(Saved data entries)
★ ★ ★ ★

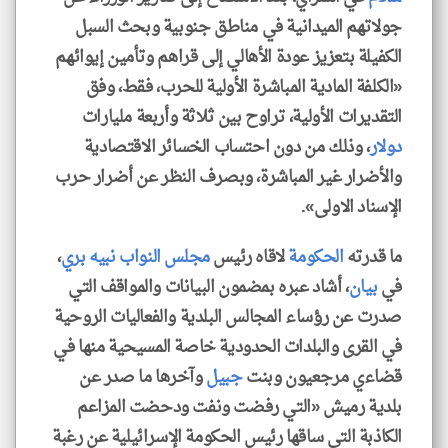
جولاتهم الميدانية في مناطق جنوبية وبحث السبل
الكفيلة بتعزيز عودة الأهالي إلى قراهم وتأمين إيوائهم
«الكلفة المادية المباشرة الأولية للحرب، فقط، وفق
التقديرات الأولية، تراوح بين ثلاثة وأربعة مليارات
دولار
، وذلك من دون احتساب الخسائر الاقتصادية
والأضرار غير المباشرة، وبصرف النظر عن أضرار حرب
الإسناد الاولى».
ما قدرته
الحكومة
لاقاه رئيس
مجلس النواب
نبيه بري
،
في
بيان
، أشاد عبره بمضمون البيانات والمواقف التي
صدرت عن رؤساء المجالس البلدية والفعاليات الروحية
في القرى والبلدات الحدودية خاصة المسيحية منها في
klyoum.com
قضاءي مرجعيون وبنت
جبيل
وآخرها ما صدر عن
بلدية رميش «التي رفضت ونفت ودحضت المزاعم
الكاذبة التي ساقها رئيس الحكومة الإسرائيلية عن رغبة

★ ★ ★ ★

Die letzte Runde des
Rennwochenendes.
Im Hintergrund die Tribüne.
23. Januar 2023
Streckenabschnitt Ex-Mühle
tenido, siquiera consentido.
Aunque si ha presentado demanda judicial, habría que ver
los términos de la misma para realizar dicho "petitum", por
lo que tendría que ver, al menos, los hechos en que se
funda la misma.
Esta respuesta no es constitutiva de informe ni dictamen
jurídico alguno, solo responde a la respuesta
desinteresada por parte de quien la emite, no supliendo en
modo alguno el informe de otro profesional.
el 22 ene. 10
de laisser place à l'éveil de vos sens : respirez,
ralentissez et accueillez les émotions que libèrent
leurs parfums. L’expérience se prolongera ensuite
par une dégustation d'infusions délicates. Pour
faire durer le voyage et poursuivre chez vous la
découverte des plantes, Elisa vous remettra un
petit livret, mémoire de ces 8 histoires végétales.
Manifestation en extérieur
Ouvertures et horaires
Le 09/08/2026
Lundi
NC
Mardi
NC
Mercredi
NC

★ ★ ★ ★

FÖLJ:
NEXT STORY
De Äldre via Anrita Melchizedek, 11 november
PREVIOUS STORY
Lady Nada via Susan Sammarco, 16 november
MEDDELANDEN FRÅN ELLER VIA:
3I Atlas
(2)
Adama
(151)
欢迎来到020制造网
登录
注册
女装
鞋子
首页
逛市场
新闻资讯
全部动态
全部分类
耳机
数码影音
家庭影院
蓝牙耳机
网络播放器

★ ★ ★ ★

■ Task statement: Lines with "alguno": state how many there are in the records, and nothing more.

■ Exercise solution: 2